The most common clinical signs include: lethargy, inappetence/anorexia, possibly a purulent vulvar discharge, increased drinking and urination and vomiting. Diagnosis by a veterinarian relies on the presence of such clinical signs, palpation of the enlarge uterus and characteristic radiograph/x-ray and/or ultrasound findings. Routine blood work is indicated to determine whether sepsis and other organ (ex. kidney) damage is present. Cytologic analysis and culture with sensitivity of vaginal excretions may be used to help confirm the diagnosis and direct antibiotic therapy.

As mentioned above, pyometras should always be treated as emergency situations with very aggressive therapy. IV fluid and antibiotic therapy are initiated right away. Once the animal is stable enough, it is taken to surgery for an ovariohysterectomy (spay). In breeding animals, attempts are sometimes made to treat an open pyometra without surgery. Often the results are not good and overall this method of treatment is not widely accepted. It should only be attempted in open pyometras that present stable, with no signs of endotoxemia/septicemia. The owner must be aware that if the animal does not do well with just medical management and they decide to pursue surgery, their pet is a much poorer anesthetic and surgical candidate.
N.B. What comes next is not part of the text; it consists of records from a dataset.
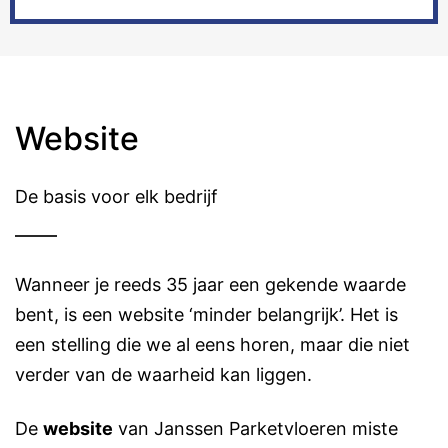
Website
De basis voor elk bedrijf
Wanneer je reeds 35 jaar een gekende waarde
bent, is een website ‘minder belangrijk’. Het is
een stelling die we al eens horen, maar die niet
verder van de waarheid kan liggen.
De
website
van Janssen Parketvloeren miste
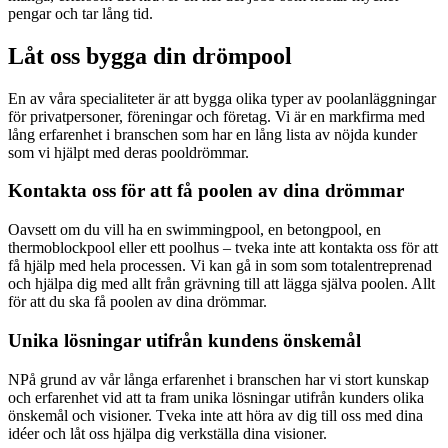
pengar och tar lång tid.
Låt oss bygga din drömpool
En av våra specialiteter är att bygga olika typer av poolanläggningar
för privatpersoner, föreningar och företag. Vi är en markfirma med
lång erfarenhet i branschen som har en lång lista av nöjda kunder
som vi hjälpt med deras pooldrömmar.
Kontakta oss för att få poolen av dina drömmar
Oavsett om du vill ha en swimmingpool, en betongpool, en
thermoblockpool eller ett poolhus – tveka inte att kontakta oss för att
få hjälp med hela processen. Vi kan gå in som som totalentreprenad
och hjälpa dig med allt från grävning till att lägga själva poolen. Allt
för att du ska få poolen av dina drömmar.
Unika lösningar utifrån kundens önskemål
NPå grund av vår långa erfarenhet i branschen har vi stort kunskap
och erfarenhet vid att ta fram unika lösningar utifrån kunders olika
önskemål och visioner. Tveka inte att höra av dig till oss med dina
idéer och låt oss hjälpa dig verkställa dina visioner.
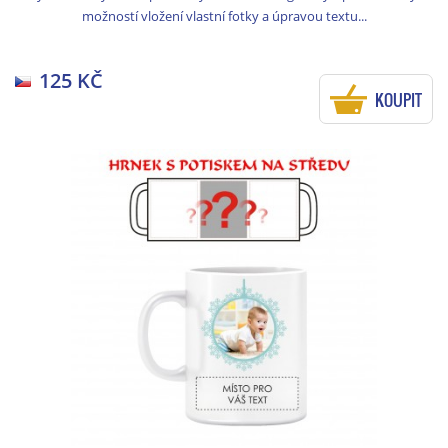
možností vložení vlastní fotky a úpravou textu...
125 KČ
KOUPIT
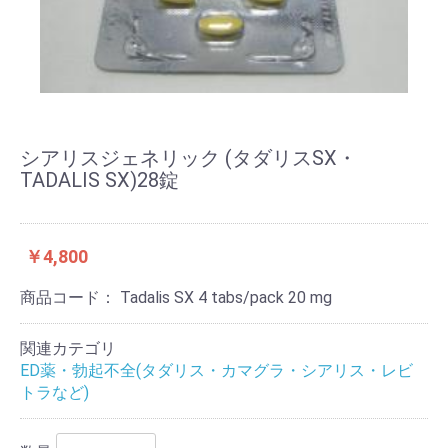
シアリスジェネリック (タダリスSX・
TADALIS SX)28錠
￥4,800
商品コード：
Tadalis SX 4 tabs/pack 20 mg
関連カテゴリ
ED薬・勃起不全(タダリス・カマグラ・シアリス・レビ
トラなど)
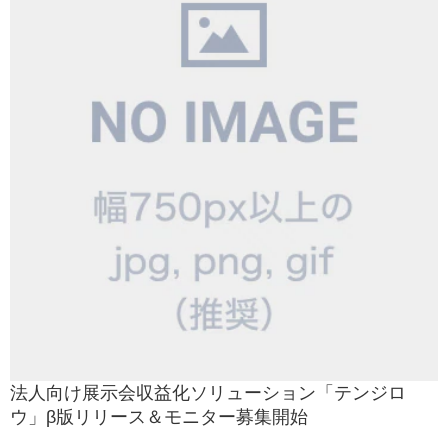
法人向け展示会収益化ソリューション「テンジロ
ウ」β版リリース＆モニター募集開始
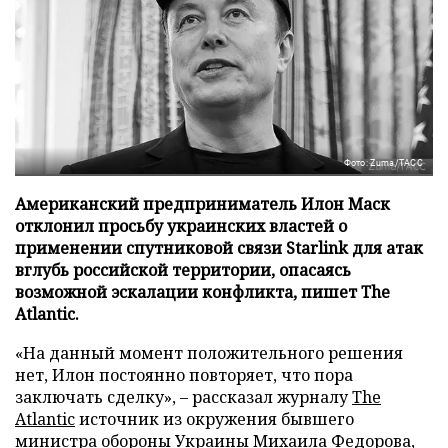
Фото: Zuma/ТАСС
Американский предприниматель Илон Маск
отклонил просьбу украинских властей о
применении спутниковой связи Starlink для атак
вглубь российской территории, опасаясь
возможной эскалации конфликта, пишет The
Atlantic.
«На данный момент положительного решения
нет, Илон постоянно повторяет, что пора
заключать сделку», – рассказал журналу
The
Atlantic
источник из окружения бывшего
министра обороны Украины Михаила Федорова,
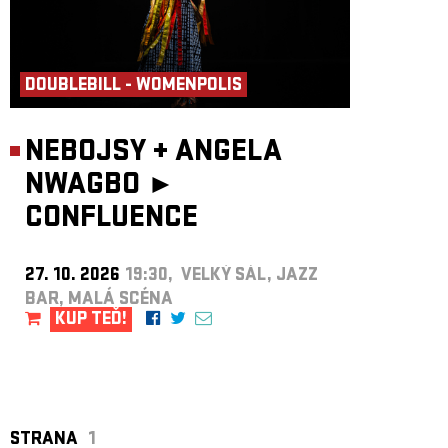
DOUBLEBILL - WOMENPOLIS
NEBOJSY
+
ANGELA
NWAGBO ►
CONFLUENCE
27. 10. 2026
19:30, VELKÝ SÁL, JAZZ
BAR, MALÁ SCÉNA
KUP TEĎ!
STRANA
1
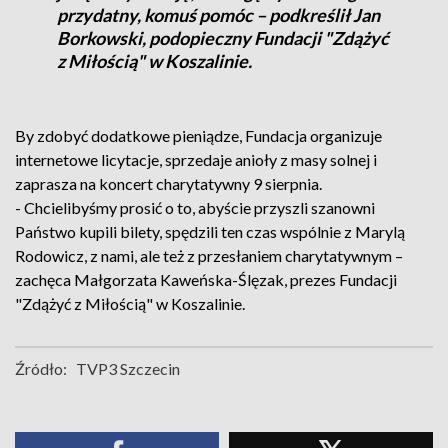
przydatny, komuś pomóc – podkreślił Jan
Borkowski, podopieczny Fundacji "Zdążyć
z Miłością" w Koszalinie.
By zdobyć dodatkowe pieniądze, Fundacja organizuje
internetowe licytacje, sprzedaje anioły z masy solnej i
zaprasza na koncert charytatywny 9 sierpnia.
- Chcielibyśmy prosić o to, abyście przyszli szanowni
Państwo kupili bilety, spędzili ten czas wspólnie z Marylą
Rodowicz, z nami, ale też z przesłaniem charytatywnym –
zachęca Małgorzata Kaweńska-Ślęzak, prezes Fundacji
"Zdążyć z Miłością" w Koszalinie.
Źródło:
TVP3 Szczecin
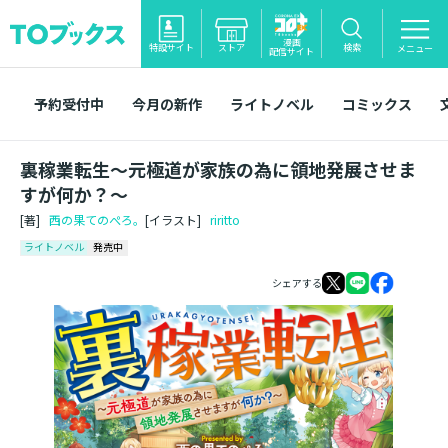
漫画
特設サイト
ストア
検索
メニュー
配信サイト
予約受付中
今月の新作
ライトノベル
コミックス
裏稼業転生～元極道が家族の為に領地発展させま
すが何か？～
[著]
西の果てのぺろ。
[イラスト]
riritto
ライトノベル
発売中
シェアする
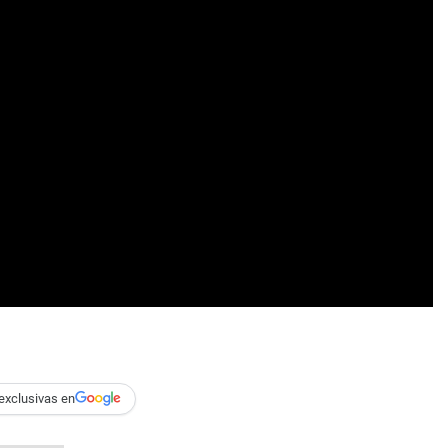
exclusivas en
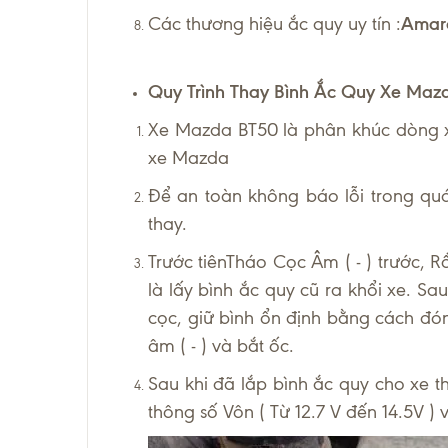
Các thương hiệu ắc quy uy tín :
Amaro
Quy Trình Thay Bình Ắc Quy Xe Maz
Xe Mazda BT50 là phân khúc dòng xe 
xe Mazda
Để an toàn không báo lỗi trong quá 
thay.
Trước tiênTháo Cọc Âm ( - ) trước, Rồ
là lấy bình ắc quy cũ ra khổi xe. Sa
cọc, giữ bình ổn định bằng cách đón
âm ( - ) và bắt ốc.
Sau khi đã lắp bình ắc quy cho xe 
thông số Vôn ( Từ 12.7 V đến 14.5V )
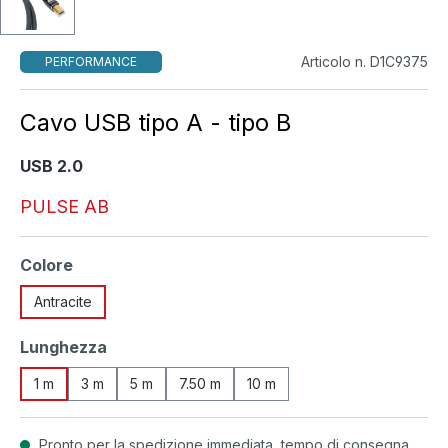
Articolo n. D1C9375
PERFORMANCE
Cavo USB tipo A - tipo B
USB 2.0
PULSE AB
Seleziona
Colore
Antracite
Seleziona
Lunghezza
1 m
3 m
5 m
7.50 m
10 m
Pronto per la spedizione immediata, tempo di consegna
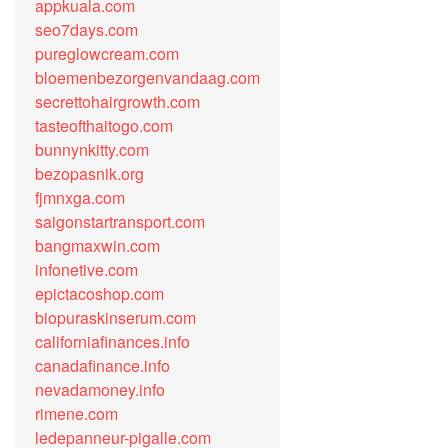
appkuala.com
seo7days.com
pureglowcream.com
bloemenbezorgenvandaag.com
secrettohairgrowth.com
tasteofthaitogo.com
bunnynkitty.com
bezopasnik.org
fjmnxga.com
saigonstartransport.com
bangmaxwin.com
infonetive.com
epictacoshop.com
biopuraskinserum.com
californiafinances.info
canadafinance.info
nevadamoney.info
rimene.com
ledepanneur-pigalle.com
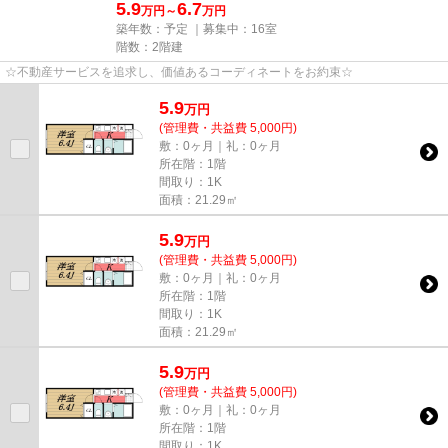
5.9
6.7
万円～
万円
築年数：予定 ｜募集中：
16室
階数：2階建
☆不動産サービスを追求し、価値あるコーディネートをお約束☆
5.9
万
円
(管理費・共益費 5,000円)
敷：0ヶ月｜礼：0ヶ月
所在階：1階
間取り：1K
面積：21.29㎡
5.9
万
円
(管理費・共益費 5,000円)
敷：0ヶ月｜礼：0ヶ月
所在階：1階
間取り：1K
面積：21.29㎡
5.9
万
円
(管理費・共益費 5,000円)
敷：0ヶ月｜礼：0ヶ月
所在階：1階
間取り：1K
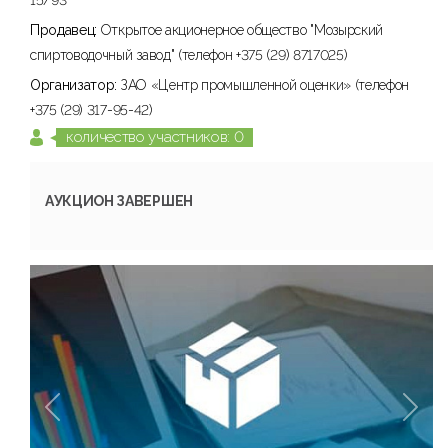
15/93
Продавец:
Открытое акционерное общество "Мозырский
спиртоводочный завод" (телефон +375 (29) 8717025)
Организатор:
ЗАО «Центр промышленной оценки» (телефон
+375 (29) 317-95-42)
количество участников: 0
АУКЦИОН ЗАВЕРШЕН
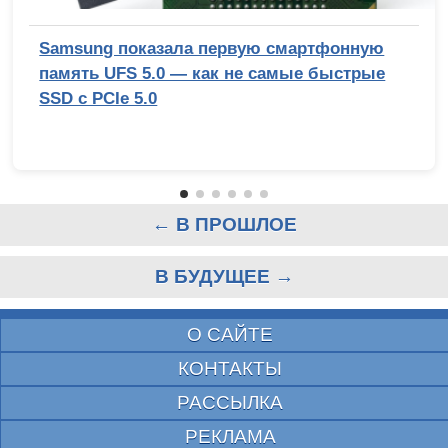
Samsung показала первую смартфонную
память UFS 5.0 — как не самые быстрые
SSD с PCIe 5.0
← В ПРОШЛОЕ
В БУДУЩЕЕ →
О САЙТЕ
КОНТАКТЫ
РАССЫЛКА
РЕКЛАМА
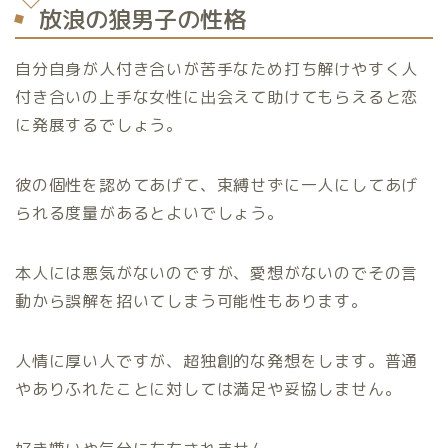
放浪の狼男子の性格
自分自身が人付き合いが苦手なため打ち解けやすく人
付き合いの上手な女性に出会えて助けてもらえると恋
に発展するでしょう。
彼の個性を認めてあげて、束縛せずに一人にしてあげ
られる度量があるとよいでしょう。
本人には悪気がないのですが、愛想がないのでその言
動から誤解を招いてしまう可能性もあります。
人情に厚い人ですが、超独創的な発想をします。普通
やありふれたことに対しては満足や妥協しません。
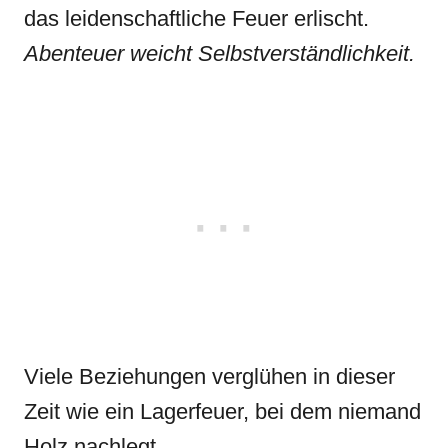
das leidenschaftliche Feuer erlischt.
Abenteuer weicht Selbstverständlichkeit.
Viele Beziehungen verglühen in dieser
Zeit wie ein Lagerfeuer, bei dem niemand
Holz nachlegt.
The outcome for pyometra varies widely, depending on how ill the patient is on presentation. A relatively stable animal that is not suffering from endotoxemia/septicemia has a good prognosis. The septic animal has a much more guarded to poor prognosis. It can be very difficult to get this patient stable enough for anesthesia and surgery in a reasonable time frame.

Even if/when they survive anesthesia and surgery, they may succumb to sequela of sepsis, such as DIC (Disseminated Intravascular Coagulation), kidney failure and ARDS (Acute Respiratory Distress Syndrome). The owner must be prepared for the pet to take a turn for the worse at any time. Patients that present somewhere in between these two extremes (the majority of patients) have a prognosis somewhere between, usually fair.

The most important thing for owners to understand is that having an unspayed female dog or cat is a gamble. If signs of pyometra are noticed, they must act promptly and seek aggressive veterinary care. Surgery is the treatment of choice. The prognosis varies greatly and these patients are usually very dynamic and unpredictable.